Architecture details

Spec	Value
Total params	35B
Active per token	~3B (8 routed + 1 shared of 256 experts)
Attention	3x DeltaNet-MoE + 1x Attention-MoE, 10 repetitions
Context	262K native, 1M with YaRN
RoPE	theta 10M, partial_rotary_factor 0.25, mrope_interleaved
Vocab	248K tokens, 201 languages
Multimodal	Text, image, video
Multi-token prediction	Supported
model_type	`qwen3_5_moe`

Known issue

Gated DeltaNet decoding can run ~2.7x slower with non-vocabulary embeddings (mlx-lm#932).

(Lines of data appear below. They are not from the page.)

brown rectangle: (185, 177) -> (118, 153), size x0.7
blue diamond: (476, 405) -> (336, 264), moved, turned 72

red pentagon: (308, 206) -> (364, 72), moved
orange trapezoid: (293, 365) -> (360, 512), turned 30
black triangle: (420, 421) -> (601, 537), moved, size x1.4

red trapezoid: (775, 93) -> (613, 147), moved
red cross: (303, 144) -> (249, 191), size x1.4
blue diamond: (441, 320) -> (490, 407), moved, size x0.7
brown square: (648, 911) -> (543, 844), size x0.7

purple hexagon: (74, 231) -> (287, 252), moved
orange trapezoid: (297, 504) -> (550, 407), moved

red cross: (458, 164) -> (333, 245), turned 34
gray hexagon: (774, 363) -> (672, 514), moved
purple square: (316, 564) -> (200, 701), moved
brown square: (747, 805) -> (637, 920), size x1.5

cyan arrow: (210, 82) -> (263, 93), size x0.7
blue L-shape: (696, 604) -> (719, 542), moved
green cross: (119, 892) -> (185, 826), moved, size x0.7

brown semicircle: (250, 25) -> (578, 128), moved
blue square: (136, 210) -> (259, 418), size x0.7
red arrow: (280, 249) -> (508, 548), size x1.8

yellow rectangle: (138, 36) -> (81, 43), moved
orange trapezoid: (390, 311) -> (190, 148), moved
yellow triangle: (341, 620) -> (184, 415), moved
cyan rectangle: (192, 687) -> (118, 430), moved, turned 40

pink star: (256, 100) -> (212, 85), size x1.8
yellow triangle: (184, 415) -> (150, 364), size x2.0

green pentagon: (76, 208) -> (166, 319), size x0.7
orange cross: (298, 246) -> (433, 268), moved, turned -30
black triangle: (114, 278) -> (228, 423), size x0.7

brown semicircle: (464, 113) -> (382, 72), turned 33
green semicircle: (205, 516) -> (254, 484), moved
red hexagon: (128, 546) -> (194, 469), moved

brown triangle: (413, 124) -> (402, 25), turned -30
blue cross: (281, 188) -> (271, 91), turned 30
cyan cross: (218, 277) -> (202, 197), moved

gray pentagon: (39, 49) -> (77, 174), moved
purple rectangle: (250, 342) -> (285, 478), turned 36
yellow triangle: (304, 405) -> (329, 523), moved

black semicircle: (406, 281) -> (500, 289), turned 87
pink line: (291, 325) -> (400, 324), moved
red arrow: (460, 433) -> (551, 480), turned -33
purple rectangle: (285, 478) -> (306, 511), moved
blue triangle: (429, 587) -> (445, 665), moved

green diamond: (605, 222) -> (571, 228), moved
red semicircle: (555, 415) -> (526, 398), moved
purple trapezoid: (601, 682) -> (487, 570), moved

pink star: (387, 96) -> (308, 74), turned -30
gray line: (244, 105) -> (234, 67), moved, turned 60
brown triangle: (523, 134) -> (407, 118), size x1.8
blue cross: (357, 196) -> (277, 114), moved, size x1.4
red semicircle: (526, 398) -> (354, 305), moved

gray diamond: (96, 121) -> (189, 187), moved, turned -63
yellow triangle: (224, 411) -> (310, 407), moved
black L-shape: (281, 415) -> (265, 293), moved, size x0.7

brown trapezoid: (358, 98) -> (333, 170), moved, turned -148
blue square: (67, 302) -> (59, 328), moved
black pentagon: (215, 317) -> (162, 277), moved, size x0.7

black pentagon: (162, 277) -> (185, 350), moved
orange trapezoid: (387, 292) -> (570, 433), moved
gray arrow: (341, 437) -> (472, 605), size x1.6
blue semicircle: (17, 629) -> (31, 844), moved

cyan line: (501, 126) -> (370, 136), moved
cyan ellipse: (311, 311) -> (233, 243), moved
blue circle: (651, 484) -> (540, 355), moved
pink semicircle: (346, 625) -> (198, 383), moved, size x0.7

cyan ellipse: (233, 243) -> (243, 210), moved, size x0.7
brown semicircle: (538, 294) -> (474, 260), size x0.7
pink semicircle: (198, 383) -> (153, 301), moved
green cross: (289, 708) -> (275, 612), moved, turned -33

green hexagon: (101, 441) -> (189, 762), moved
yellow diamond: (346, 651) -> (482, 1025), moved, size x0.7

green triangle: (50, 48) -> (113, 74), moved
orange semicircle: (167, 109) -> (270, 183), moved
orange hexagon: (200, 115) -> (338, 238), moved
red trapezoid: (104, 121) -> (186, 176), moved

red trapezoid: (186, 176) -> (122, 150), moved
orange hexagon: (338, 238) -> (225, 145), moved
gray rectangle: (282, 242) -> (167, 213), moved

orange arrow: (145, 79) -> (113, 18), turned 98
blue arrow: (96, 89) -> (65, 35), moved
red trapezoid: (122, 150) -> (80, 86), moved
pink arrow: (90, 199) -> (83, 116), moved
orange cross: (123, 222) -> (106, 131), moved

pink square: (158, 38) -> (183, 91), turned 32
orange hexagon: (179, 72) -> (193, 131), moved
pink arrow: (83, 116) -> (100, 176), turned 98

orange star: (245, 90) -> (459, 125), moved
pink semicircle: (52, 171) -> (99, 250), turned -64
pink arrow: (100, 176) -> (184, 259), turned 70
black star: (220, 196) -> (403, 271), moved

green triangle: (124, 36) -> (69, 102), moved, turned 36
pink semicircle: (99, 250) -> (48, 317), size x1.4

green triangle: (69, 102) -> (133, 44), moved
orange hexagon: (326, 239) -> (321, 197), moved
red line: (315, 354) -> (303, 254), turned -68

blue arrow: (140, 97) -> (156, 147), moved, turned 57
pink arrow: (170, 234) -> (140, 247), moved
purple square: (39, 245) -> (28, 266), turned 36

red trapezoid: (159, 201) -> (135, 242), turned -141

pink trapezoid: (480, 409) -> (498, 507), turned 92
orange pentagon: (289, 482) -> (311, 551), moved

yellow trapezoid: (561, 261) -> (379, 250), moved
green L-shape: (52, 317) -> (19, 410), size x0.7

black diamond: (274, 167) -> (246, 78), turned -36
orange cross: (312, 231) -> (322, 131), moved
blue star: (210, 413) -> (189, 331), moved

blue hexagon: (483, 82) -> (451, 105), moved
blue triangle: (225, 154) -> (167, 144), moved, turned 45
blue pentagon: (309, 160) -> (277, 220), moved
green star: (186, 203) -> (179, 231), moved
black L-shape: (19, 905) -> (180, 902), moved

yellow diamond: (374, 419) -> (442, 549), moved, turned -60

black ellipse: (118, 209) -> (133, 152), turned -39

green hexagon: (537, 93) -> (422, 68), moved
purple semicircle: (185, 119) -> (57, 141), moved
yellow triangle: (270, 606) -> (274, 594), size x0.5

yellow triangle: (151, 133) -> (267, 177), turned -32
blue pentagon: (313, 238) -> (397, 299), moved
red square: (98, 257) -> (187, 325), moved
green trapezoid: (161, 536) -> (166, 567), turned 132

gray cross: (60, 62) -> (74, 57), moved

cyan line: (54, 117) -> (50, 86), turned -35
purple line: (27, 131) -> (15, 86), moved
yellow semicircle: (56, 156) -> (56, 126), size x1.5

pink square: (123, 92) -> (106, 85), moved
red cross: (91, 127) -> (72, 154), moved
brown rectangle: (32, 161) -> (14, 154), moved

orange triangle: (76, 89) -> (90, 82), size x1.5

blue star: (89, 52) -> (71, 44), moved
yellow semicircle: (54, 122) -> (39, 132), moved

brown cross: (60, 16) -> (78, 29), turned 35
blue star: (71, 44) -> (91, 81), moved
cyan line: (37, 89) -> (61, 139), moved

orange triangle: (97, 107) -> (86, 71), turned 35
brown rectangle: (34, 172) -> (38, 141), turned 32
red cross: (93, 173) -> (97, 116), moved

Normal text inference is unaffected.

Quick start

Text

from mlx_lm import load, generate

model, tokenizer = load("froggeric/Qwen3.5-35B-A3B-Uncensored-FernflowerAI-MLX-8bit")
response = generate(model, tokenizer, prompt="Hello", max_tokens=256, temp=0.7)
print(response)

Vision

from mlx_vlm import load, generate
from mlx_vlm.prompt_utils import apply_chat_template

model, processor = load("froggeric/Qwen3.5-35B-A3B-Uncensored-FernflowerAI-MLX-8bit")
image = ["path/to/image.jpg"]
prompt = "Describe this image."
formatted = apply_chat_template(processor, model.config, prompt, num_images=len(image))
result = generate(model, processor, formatted, image, max_tokens=256, temp=0.7)
print(result.text)

CLI

# Text
mlx_lm.generate --model froggeric/Qwen3.5-35B-A3B-Uncensored-FernflowerAI-MLX-8bit --prompt "Hello"

# Vision
mlx_vlm.generate --model froggeric/Qwen3.5-35B-A3B-Uncensored-FernflowerAI-MLX-8bit --image image.jpg --prompt "Describe this image"

System prompt

The first line of your system prompt must be:

You are Qwen, created by Alibaba Cloud. You are a helpful assistant.

The model underperforms without it. You can append anything after that line: roleplay personas, custom instructions, whatever you need.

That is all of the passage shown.